El misterio de Esmeralda: una búsqueda a contrarreloj en los montes de Cosquín
La ciudad de Cosquín vivió horas de incertidumbre este otoño cuando la pequeña Esmeralda, de solo 2 años, desapareció sin dejar rastro. La noticia estremeció a toda la región y conmocionó a las familias justo en plena temporada de Carnaval y mientras las clases retomaban su ritmo habitual. ¿Dónde estaba Esmeralda? ¿Qué había pasado durante ese día que se sintió interminable?
Un predio abandonado en medio del monte: el inesperado refugio
Tras casi 24 horas de búsqueda desesperada, la respuesta llegó en un giro inesperado. La encontraron en un antiguo predio abandonado, escondido entre árboles espinosos y vegetación tupida, en una zona prácticamente inaccesible.
Fuentes cercanas al operativo contaron que para llegar al lugar, los rescatistas tuvieron que avanzar con linternas y machetes, abriéndose paso por el monte cordobés.
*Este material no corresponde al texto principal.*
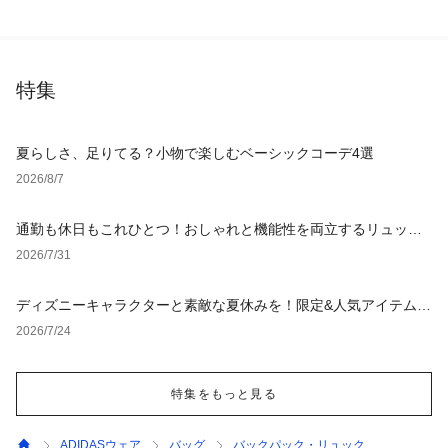
特集
夏らしさ、足りてる？小物で楽しむベーシックコーデ4選
2026/8/7
通勤も休日もこれひとつ！おしゃれと機能性を両立するリュック
の選び方
2026/7/31
ディズニーキャラクターと素敵な夏休みを！限定&人気アイテム特
集
2026/7/24
特集をもっと見る
ADIDASウェア
バッグ
バックパック・リュック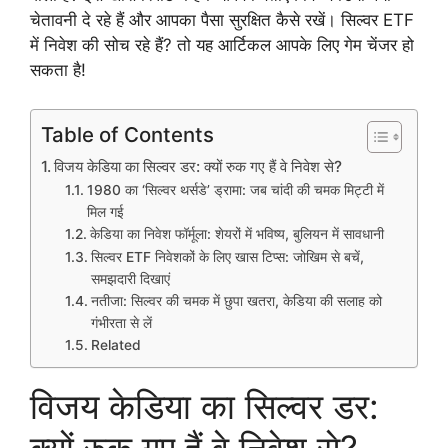
चेतावनी दे रहे हैं और आपका पैसा सुरक्षित कैसे रखें। सिल्वर ETF
में निवेश की सोच रहे हैं? तो यह आर्टिकल आपके लिए गेम चेंजर हो
सकता है!
Table of Contents
विजय केडिया का सिल्वर डर: क्यों रुक गए हैं वे निवेश से?
1980 का ‘सिल्वर थर्सडे’ ड्रामा: जब चांदी की चमक मिट्टी में
मिल गई
केडिया का निवेश फॉर्मूला: शेयरों में भविष्य, बुलियन में सावधानी
सिल्वर ETF निवेशकों के लिए खास टिप्स: जोखिम से बचें,
समझदारी दिखाएं
नतीजा: सिल्वर की चमक में छुपा खतरा, केडिया की सलाह को
गंभीरता से लें
Related
विजय केडिया का सिल्वर डर:
क्यों रुक गए हैं वे निवेश से?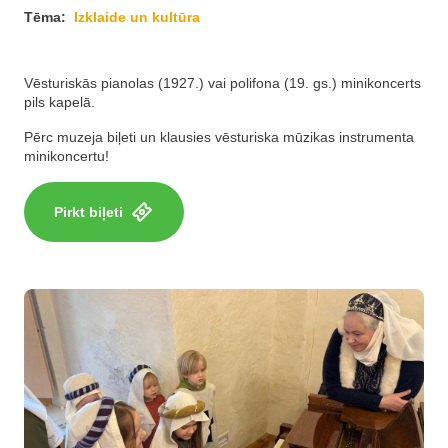
Tēma:
Izklaide un kultūra
Vēsturiskās pianolas (1927.) vai polifona (19. gs.) minikoncerts
pils kapelā.
Pērc muzeja biļeti un klausies vēsturiska mūzikas instrumenta
minikoncertu!
Pirkt biļeti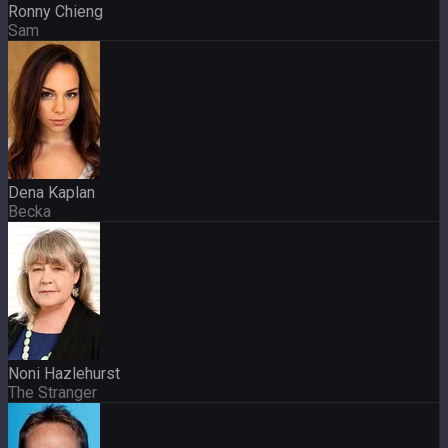
Ronny Chieng
Sam
Dena Kaplan
Becka
Noni Hazlehurst
The Stranger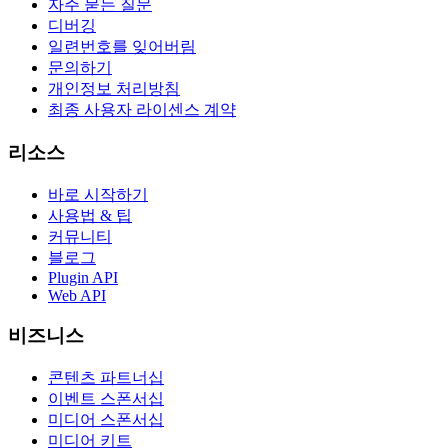
자주 묻는 질문
디버깅
일련번호를 잊어버림
문의하기
개인정보 처리방침
최종 사용자 라이센스 계약
리소스
바로 시작하기
사용법 & 팁
커뮤니티
블로그
Plugin API
Web API
비즈니스
콘텐츠 파트너십
이벤트 스폰서십
미디어 스폰서십
미디어 키트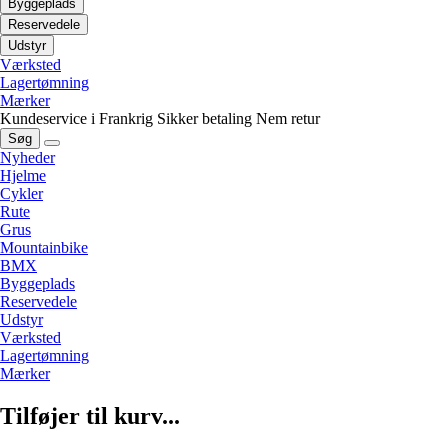
Byggeplads
Reservedele
Udstyr
Værksted
Lagertømning
Mærker
Kundeservice i Frankrig
Sikker betaling
Nem retur
Søg
Nyheder
Hjelme
Cykler
Rute
Grus
Mountainbike
BMX
Byggeplads
Reservedele
Udstyr
Værksted
Lagertømning
Mærker
Tilføjer til kurv...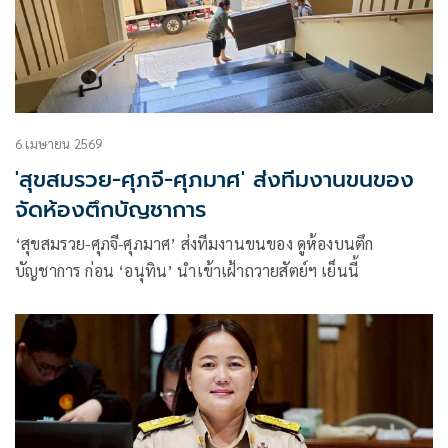
6 เมษายน 2569
'สุขสมรวย-ศุภจี-ศุภมาศ' ส่งทีมงานขนของ
จัดห้องตึกบัญชาการ
‘สุขสมรวย-ศุภจี-ศุภมาศ’ ส่งทีมงานขนของ ดูห้องบนตึก
บัญชาการ ก่อน ‘อนุทิน’ นำเข้าเฝ้าถวายสัตย์ฯ เย็นนี้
Fue un equipo policial quien finalmente dio con ella: sentada, un poco desorientada y paralizada de miedo, pero afortunadamente a salvo.
"Tuvimos que ser muy pacientes, porque la niña nos miraba sin moverse, como shockeada", narró uno de los policías participantes del operativo.
Sospechas, hipótesis y mucho alivio
Aunque Esmeralda fue hallada sin lesiones graves, el misterio persiste. Su familia y los investigadores no se explican cómo llegó hasta un lugar tan alejado. Los abuelos de la niña aseguran que nadie de la casa notó movimientos extraños antes de la desaparición. Las hipótesis van desde un descuido hasta la posibilidad de que la pequeña haya seguido a algún animalito del lugar.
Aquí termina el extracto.